# Exercise description:
From the first line to the last, retype the records exactly and skip the pictures.

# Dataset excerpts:

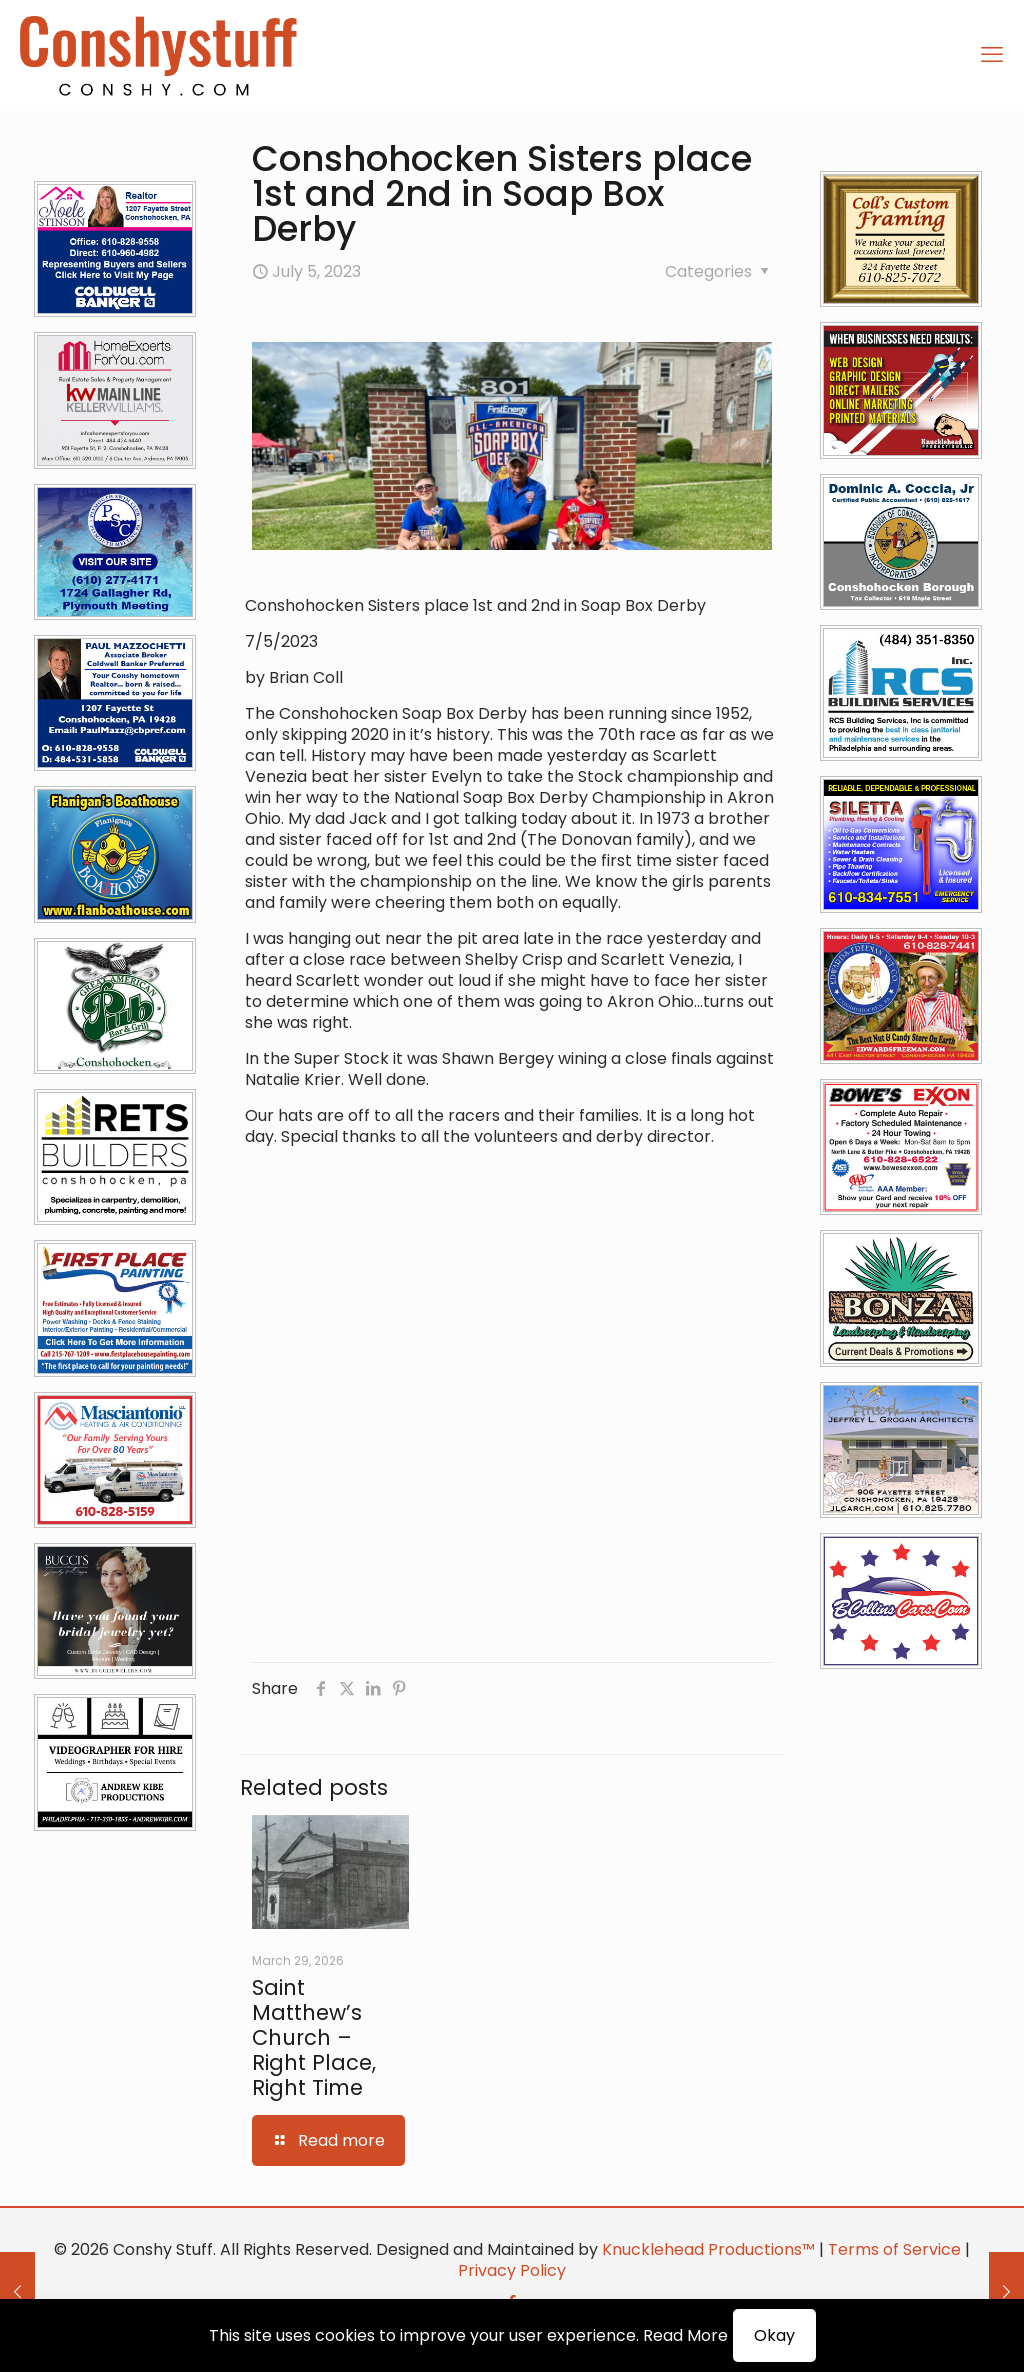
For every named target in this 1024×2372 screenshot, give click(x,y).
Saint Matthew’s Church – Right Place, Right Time (314, 2037)
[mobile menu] (992, 55)
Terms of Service (894, 2249)
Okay (774, 2335)
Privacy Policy (512, 2270)
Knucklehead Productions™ (708, 2249)
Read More (685, 2335)
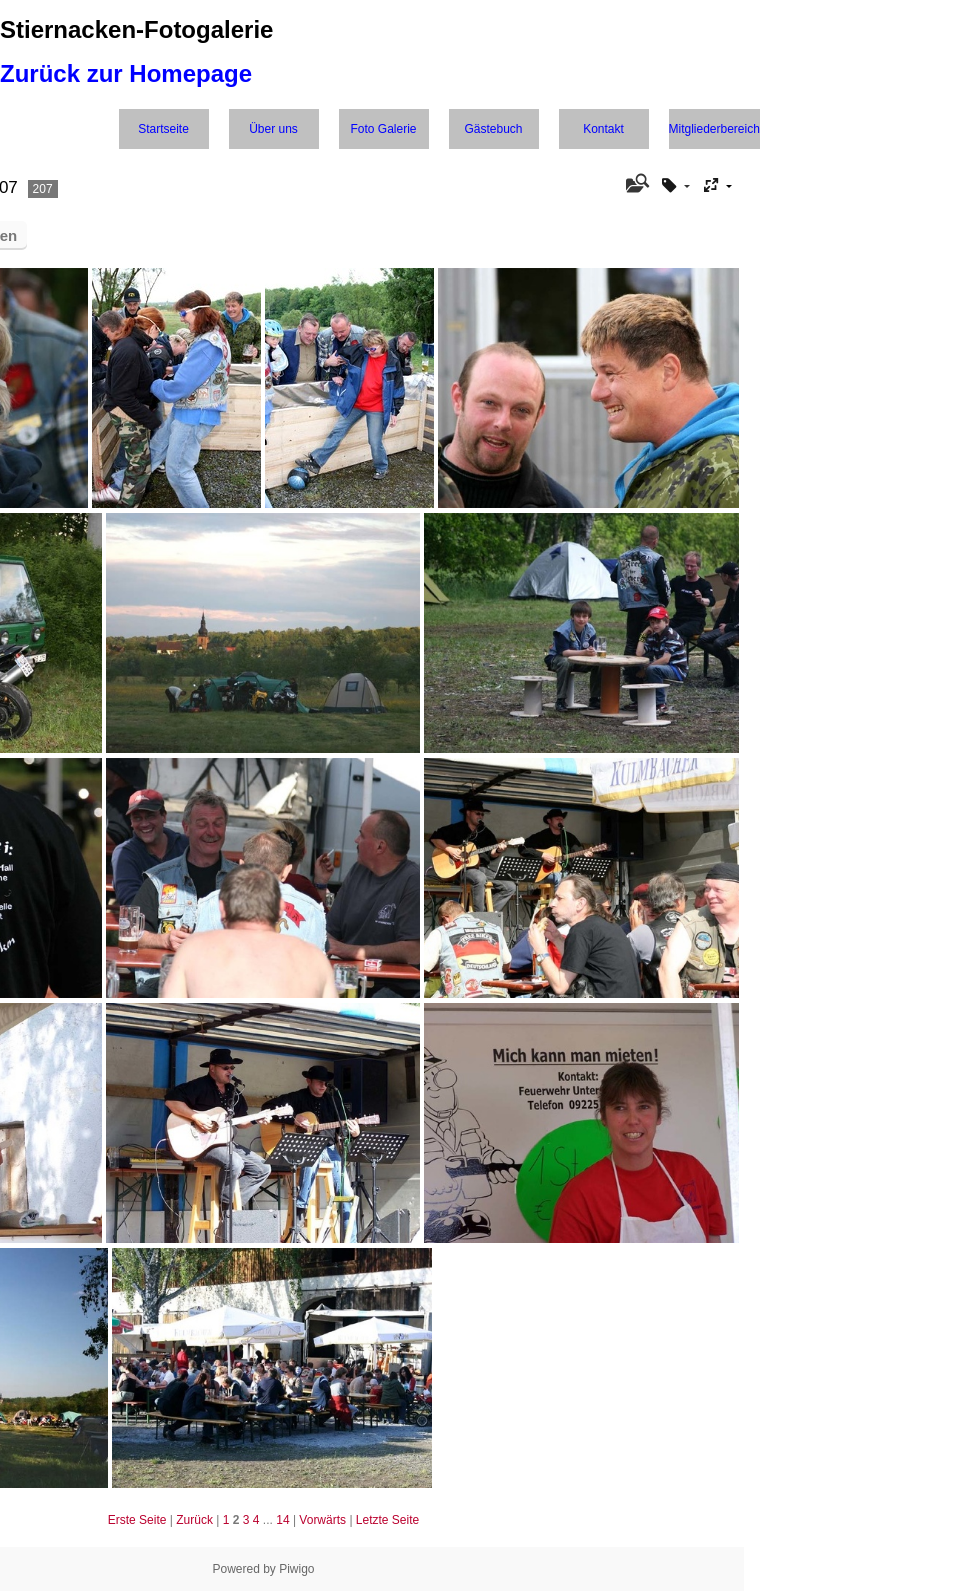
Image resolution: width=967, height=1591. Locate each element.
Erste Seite (137, 1520)
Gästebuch (493, 129)
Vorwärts (322, 1520)
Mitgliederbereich (714, 129)
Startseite (163, 129)
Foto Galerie (383, 129)
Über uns (273, 129)
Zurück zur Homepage (126, 73)
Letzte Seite (387, 1520)
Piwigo (296, 1569)
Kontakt (603, 129)
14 (282, 1520)
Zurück (194, 1520)
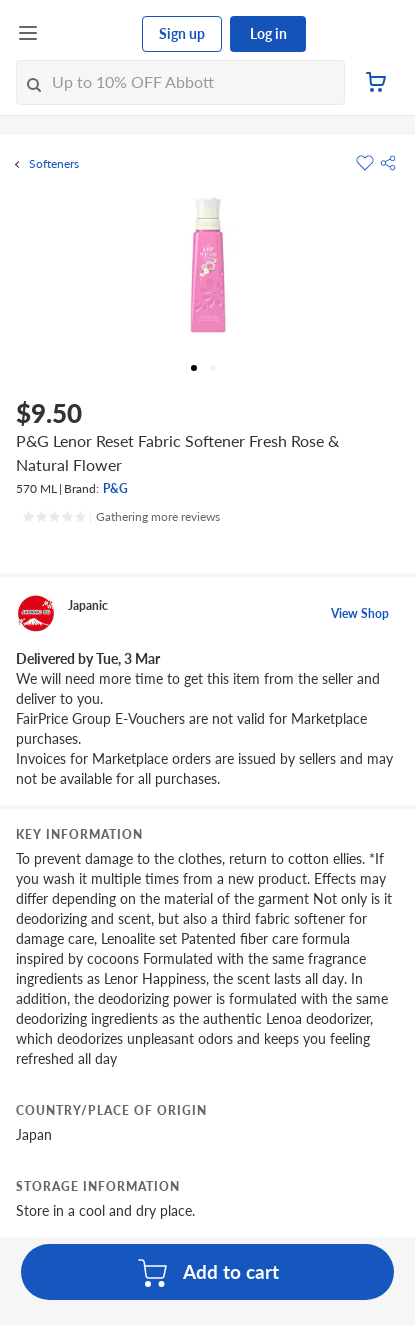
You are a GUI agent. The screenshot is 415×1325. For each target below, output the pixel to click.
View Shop (360, 613)
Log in (268, 33)
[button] (388, 163)
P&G (115, 488)
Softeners (54, 164)
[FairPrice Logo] (91, 34)
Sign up (182, 33)
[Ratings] (121, 517)
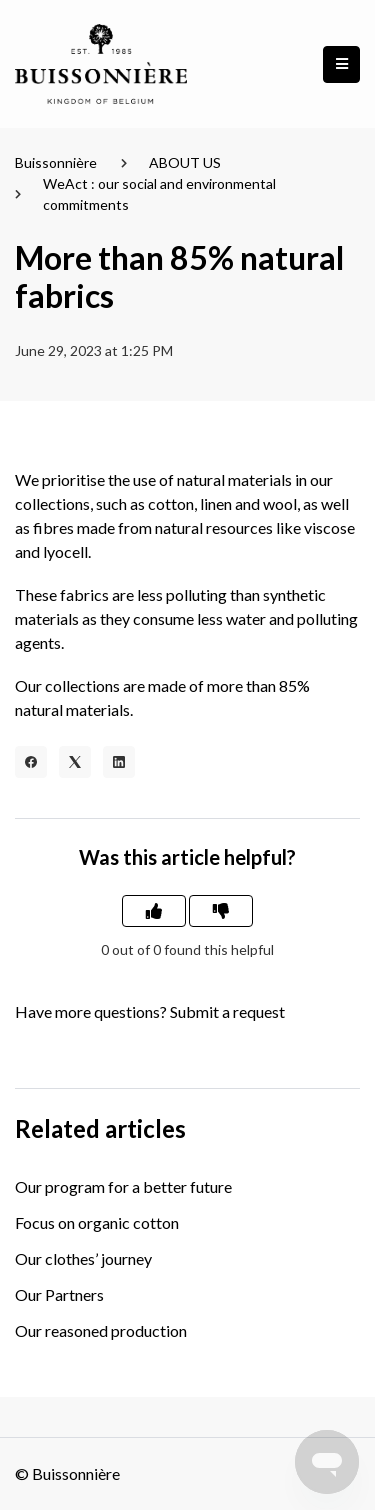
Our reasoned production (101, 1330)
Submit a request (227, 1011)
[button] (341, 64)
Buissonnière (56, 162)
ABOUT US (185, 162)
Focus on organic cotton (97, 1222)
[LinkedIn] (119, 762)
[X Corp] (75, 762)
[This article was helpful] (154, 911)
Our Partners (59, 1294)
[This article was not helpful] (221, 911)
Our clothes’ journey (83, 1258)
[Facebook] (31, 762)
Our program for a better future (123, 1186)
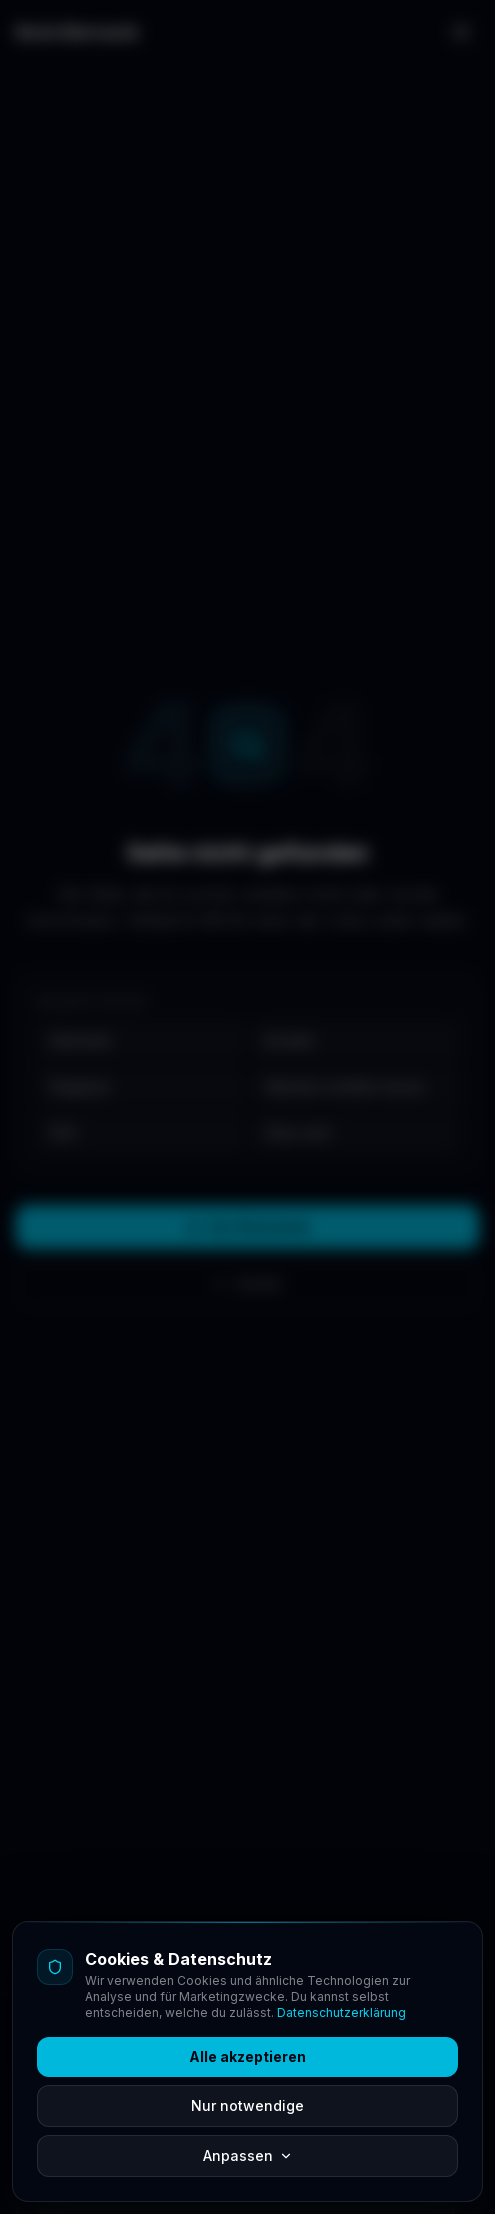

# Response to this task:
For every named target in this 1024×2372 screenshot, give click(x,y).
Saint Matthew’s Church – Right Place, Right Time (314, 2037)
[mobile menu] (992, 55)
Terms of Service (894, 2249)
Okay (774, 2335)
Privacy Policy (512, 2270)
Knucklehead Productions™ (708, 2249)
Read More (685, 2335)
Image resolution: width=967, height=1591. Locate each element.
Erste Seite (137, 1520)
Gästebuch (493, 129)
Vorwärts (322, 1520)
Mitgliederbereich (714, 129)
Startseite (163, 129)
Foto Galerie (383, 129)
Über uns (273, 129)
Zurück zur Homepage (126, 73)
Letzte Seite (387, 1520)
Piwigo (296, 1569)
Kontakt (603, 129)
14 (282, 1520)
Zurück (194, 1520)
You are a GUI agent. The screenshot is 415×1325. For each target below, output the pixel to click.
View Shop (360, 613)
Log in (268, 33)
[button] (388, 163)
P&G (115, 488)
Softeners (54, 164)
[FairPrice Logo] (91, 34)
Sign up (182, 33)
[Ratings] (121, 517)
Our reasoned production (101, 1330)
Submit a request (227, 1011)
[button] (341, 64)
Buissonnière (56, 162)
ABOUT US (185, 162)
Focus on organic cotton (97, 1222)
[LinkedIn] (119, 762)
[X Corp] (75, 762)
[This article was helpful] (154, 911)
Our Partners (59, 1294)
[This article was not helpful] (221, 911)
Our clothes’ journey (83, 1258)
[Facebook] (31, 762)
Our program for a better future (123, 1186)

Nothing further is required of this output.